WHAT YOU HAVE TO DO —
Copy out each line of the data that includes the string "delle".
+++ RECORDS FOR THIS EXERCISE +++
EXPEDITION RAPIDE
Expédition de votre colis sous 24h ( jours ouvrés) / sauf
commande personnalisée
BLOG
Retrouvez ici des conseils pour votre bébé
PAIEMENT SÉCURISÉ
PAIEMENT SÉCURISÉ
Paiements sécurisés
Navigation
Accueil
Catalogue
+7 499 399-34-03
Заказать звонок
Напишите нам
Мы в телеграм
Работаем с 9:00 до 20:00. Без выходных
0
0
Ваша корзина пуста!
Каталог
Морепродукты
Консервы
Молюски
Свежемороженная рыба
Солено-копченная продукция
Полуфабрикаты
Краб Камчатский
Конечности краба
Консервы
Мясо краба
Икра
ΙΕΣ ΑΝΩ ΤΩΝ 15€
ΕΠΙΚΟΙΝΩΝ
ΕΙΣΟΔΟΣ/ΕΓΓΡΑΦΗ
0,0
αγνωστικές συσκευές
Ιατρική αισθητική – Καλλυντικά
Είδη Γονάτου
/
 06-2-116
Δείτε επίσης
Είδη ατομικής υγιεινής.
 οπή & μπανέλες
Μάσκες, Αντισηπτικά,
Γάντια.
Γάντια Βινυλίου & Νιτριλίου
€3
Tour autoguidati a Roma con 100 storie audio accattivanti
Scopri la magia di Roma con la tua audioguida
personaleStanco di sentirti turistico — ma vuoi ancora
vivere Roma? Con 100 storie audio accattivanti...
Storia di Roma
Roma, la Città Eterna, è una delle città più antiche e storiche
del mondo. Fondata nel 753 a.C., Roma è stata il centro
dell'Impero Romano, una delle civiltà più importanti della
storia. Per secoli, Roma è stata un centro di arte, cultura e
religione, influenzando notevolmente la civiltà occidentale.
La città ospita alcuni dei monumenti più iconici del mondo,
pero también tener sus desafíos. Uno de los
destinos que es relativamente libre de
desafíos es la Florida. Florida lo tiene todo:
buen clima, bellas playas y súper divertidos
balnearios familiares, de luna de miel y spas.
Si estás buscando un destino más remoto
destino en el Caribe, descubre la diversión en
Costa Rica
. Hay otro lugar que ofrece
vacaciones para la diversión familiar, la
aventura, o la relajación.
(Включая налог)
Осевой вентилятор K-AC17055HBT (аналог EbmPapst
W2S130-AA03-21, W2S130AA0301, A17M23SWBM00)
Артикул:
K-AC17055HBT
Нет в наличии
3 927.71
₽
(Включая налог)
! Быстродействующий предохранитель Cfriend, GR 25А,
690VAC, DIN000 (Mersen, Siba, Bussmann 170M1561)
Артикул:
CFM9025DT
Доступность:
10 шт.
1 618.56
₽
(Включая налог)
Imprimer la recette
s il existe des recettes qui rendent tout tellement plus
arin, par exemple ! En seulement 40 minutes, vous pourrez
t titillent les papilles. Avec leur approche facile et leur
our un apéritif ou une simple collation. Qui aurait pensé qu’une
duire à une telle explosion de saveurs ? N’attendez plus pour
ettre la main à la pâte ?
+++
EXERCISE RESULT —
Roma, la Città Eterna, è una delle città più antiche e storiche
dell'Impero Romano, una delle civiltà più importanti della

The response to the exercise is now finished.